• Task statement: Without the pictures, restate all of the data below word for word.

Stored data:
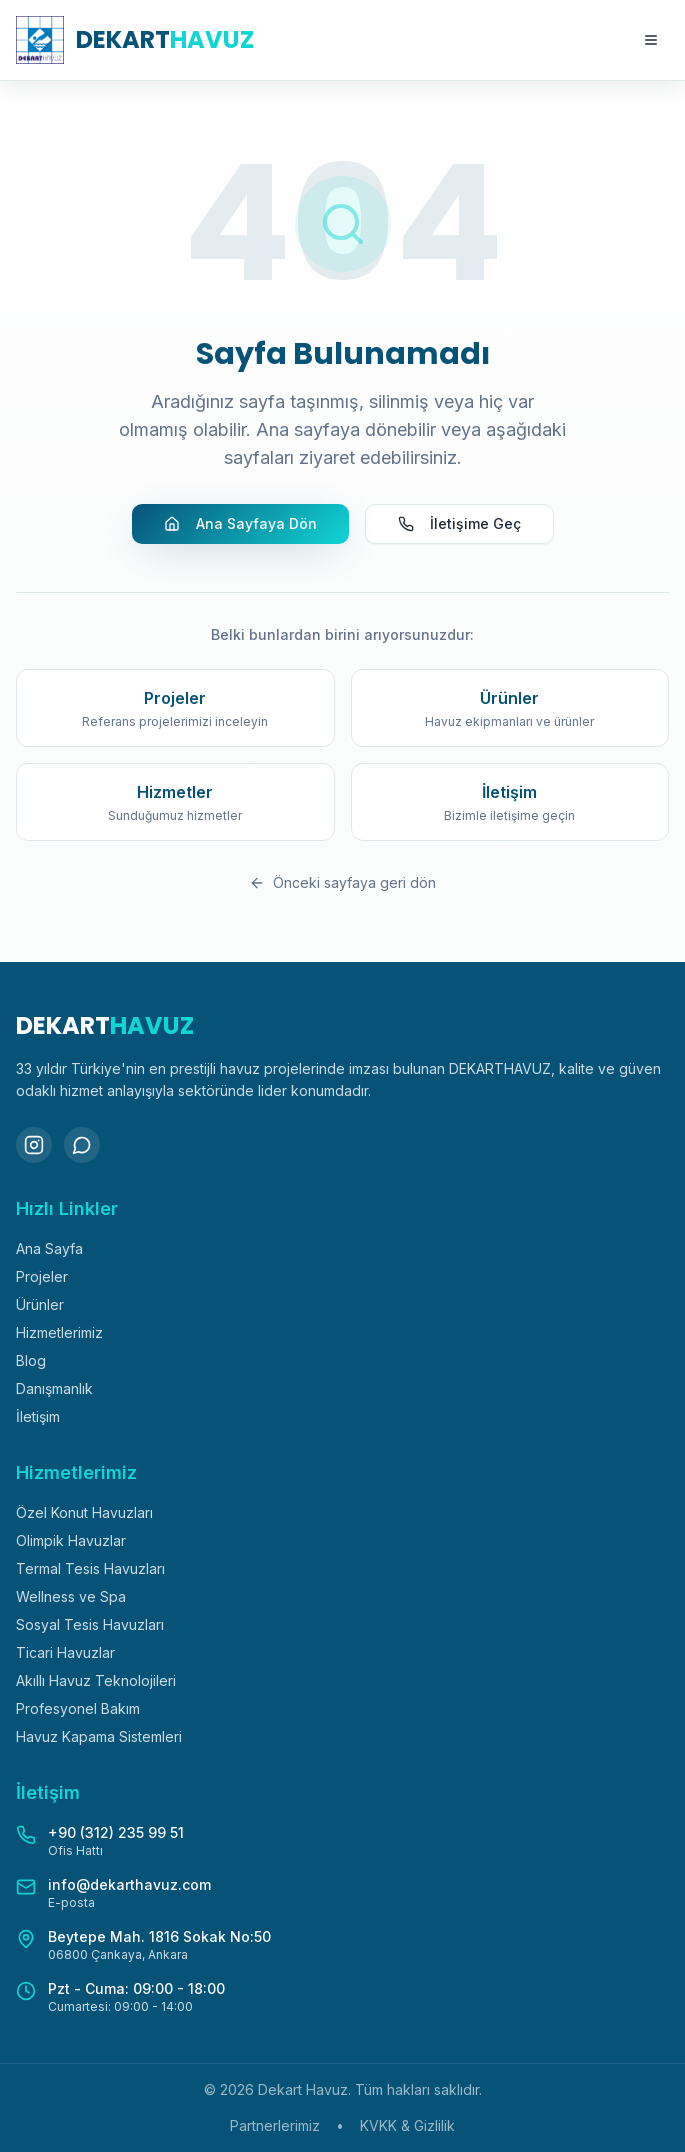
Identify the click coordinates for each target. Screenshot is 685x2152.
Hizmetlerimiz (59, 1332)
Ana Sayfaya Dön (240, 523)
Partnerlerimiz (275, 2125)
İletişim (38, 1416)
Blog (31, 1360)
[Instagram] (34, 1145)
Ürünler (40, 1304)
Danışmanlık (54, 1388)
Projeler (42, 1276)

• Written answer:
Identify the click coordinates for each target. Screenshot is 685x2152.
Hizmetlerimiz (59, 1332)
Ana Sayfaya Dön (240, 523)
Partnerlerimiz (275, 2125)
İletişim (38, 1416)
Blog (31, 1360)
[Instagram] (34, 1145)
Ürünler (40, 1304)
Danışmanlık (54, 1388)
Projeler (42, 1276)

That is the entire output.